Provided records Block Start
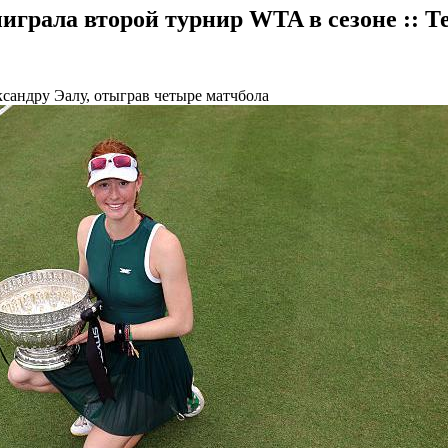
играла второй турнир WTA в сезоне :: Т
андру Эалу, отыграв четыре матчбола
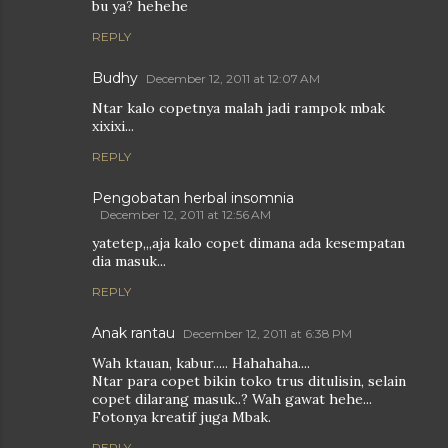
bu ya? hehehe
REPLY
Budhy
December 12, 2011 at 12:07 AM
Ntar kalo copetnya malah jadi rampok mbak
xixixi...
REPLY
Pengobatan herbal insomnia
December 12, 2011 at 12:56 AM
yatetep,,,aja kalo copet dimana ada kesempatan
dia masuk...
REPLY
Anak rantau
December 12, 2011 at 6:38 PM
Wah ktauan, kabur..... Hahahaha....
Ntar para copet bikin toko trus ditulisin, selain
copet dilarang masuk..? Wah gawat hehe...
Fotonya kreatif juga Mbak.
REPLY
Provided records Block End
Every record should be duplicated exactly, though any picture in it must be left out.

играла второй турнир WTA в сезоне :: Т
андру Эалу, отыграв четыре матчбола
bu ya? hehehe
REPLY
Budhy
December 12, 2011 at 12:07 AM
Ntar kalo copetnya malah jadi rampok mbak
xixixi...
REPLY
Pengobatan herbal insomnia
December 12, 2011 at 12:56 AM
yatetep,,,aja kalo copet dimana ada kesempatan
dia masuk...
REPLY
Anak rantau
December 12, 2011 at 6:38 PM
Wah ktauan, kabur..... Hahahaha....
Ntar para copet bikin toko trus ditulisin, selain
copet dilarang masuk..? Wah gawat hehe...
Fotonya kreatif juga Mbak.
REPLY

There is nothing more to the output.